Qwili was established in 2019 and offers micro and small merchants in South Africa a hybrid sales product. Thandwefika Radebe, Tapfuma Masunzambwa, and CEO Luyolo Sijake lauched the startup together. Qwili claimed in the announcement that it would put the money toward improving hardware production and updating its software.
As he described his products, Loyola stated its service was about enabling folks who are currently digitally excluded, to participate in the numerous forms of value that being digitally included has to offer.
“We’re all about enabling people who are currently digitally excluded, to participate in the various forms of value that being digitally included has to offer,” Loyola said.
Sijake and his co-founders Thandwefika Radebe and Tapfuma Masunzambwa initially presented the firm as an alternate idea.
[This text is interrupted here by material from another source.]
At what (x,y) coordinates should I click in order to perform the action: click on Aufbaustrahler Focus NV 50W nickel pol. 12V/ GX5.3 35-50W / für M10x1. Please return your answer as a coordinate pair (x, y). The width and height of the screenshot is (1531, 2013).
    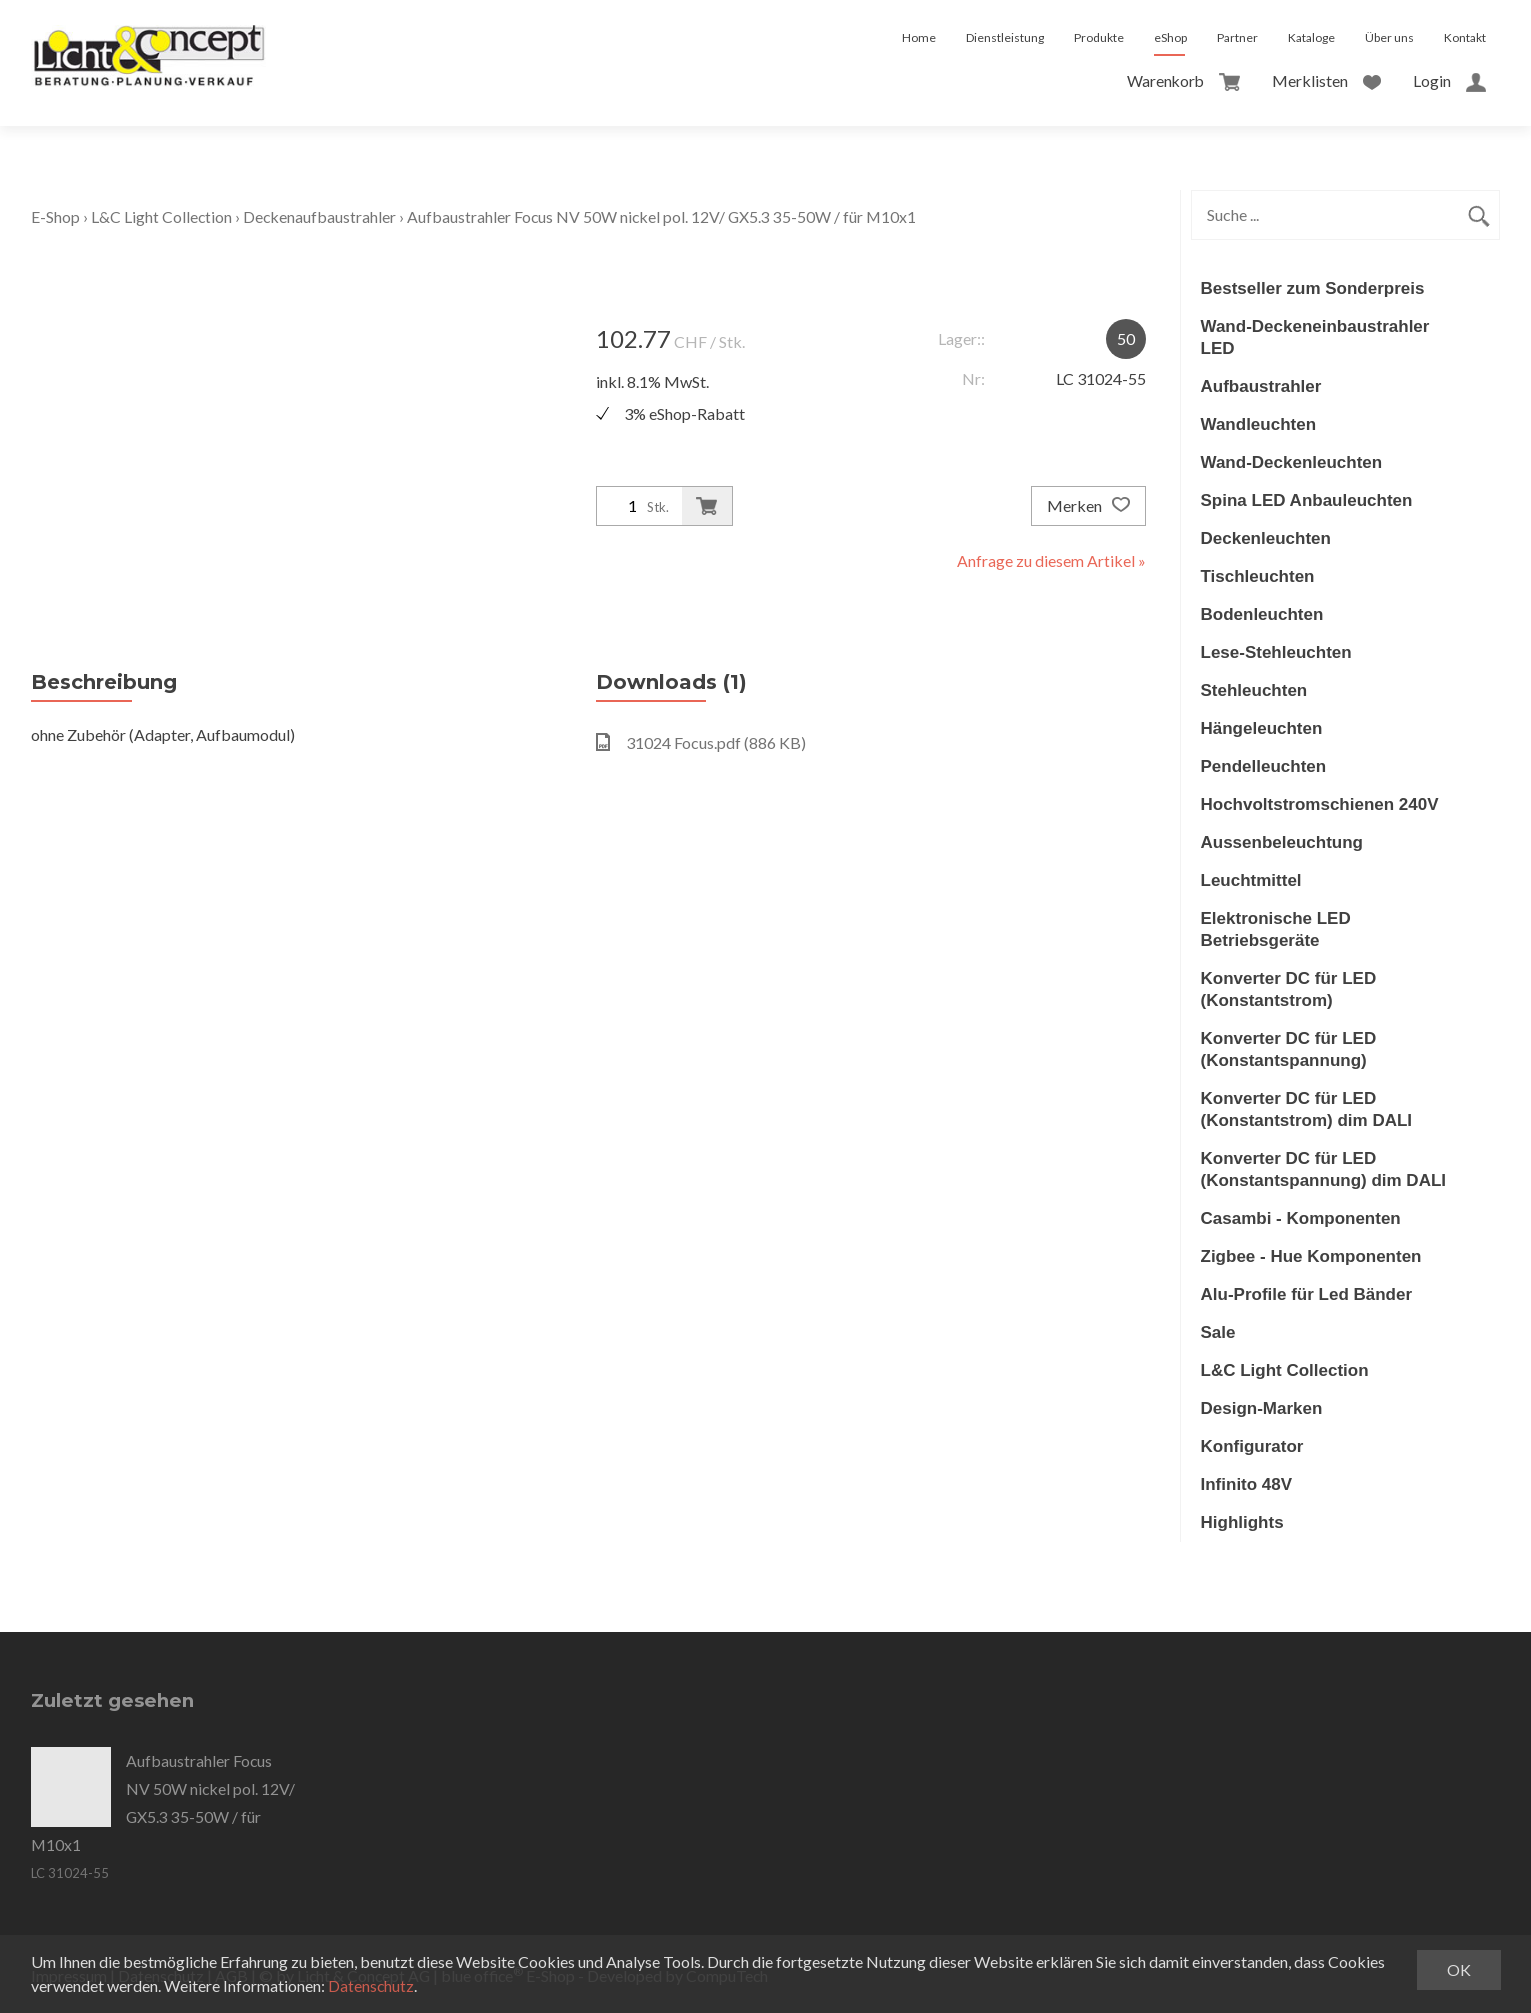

They employed a business-to-customer strategy, with Qwili selling these devices to particular customers who subsequently made purchases using the platform’s digital wallet.
How Qwili Operates
A significant portion of the African market either lacks access to digital goods and services or must spend a significant amount of time and money in order to obtain them and pay for them. This is due to the low prevalence of smartphones and digital payments, and as result, end users being unable to acquire digital goods and services, businesses being unable to access a sizable portion of the market, and retailers.
To address this, Qwili has developed a hybrid hardware-software product consisting of a smartphone and a digital sales ecosystem. The high-quality and affordable digital product from Qwili was developed to improve user access to dependable cellphones and mobile internet throughout Sub-Saharan Africa, including POS agents using these devices.
Through its platform, Qwili has created an operating system for its gadgets and cellphones that aren’t Qwili. In order to increase their income, Qwili’s agents utilize this sales site to provide market value-added services like airtime, electricity, and pay TV subscriptions and earn commissions. End users can use this sales portal to access products that would otherwise be out of their price range or inaccessible to them.
In addition to stating that it already handles $75,000 in GMV per month from its 500 merchants, Qwili plans to expand operations into Botswana. From the first to the second quarter of 2022, it had a high turnover growth of over 300 percent, and by the end of the year, it hopes to boost this number by $1 million from 3,000 merchants.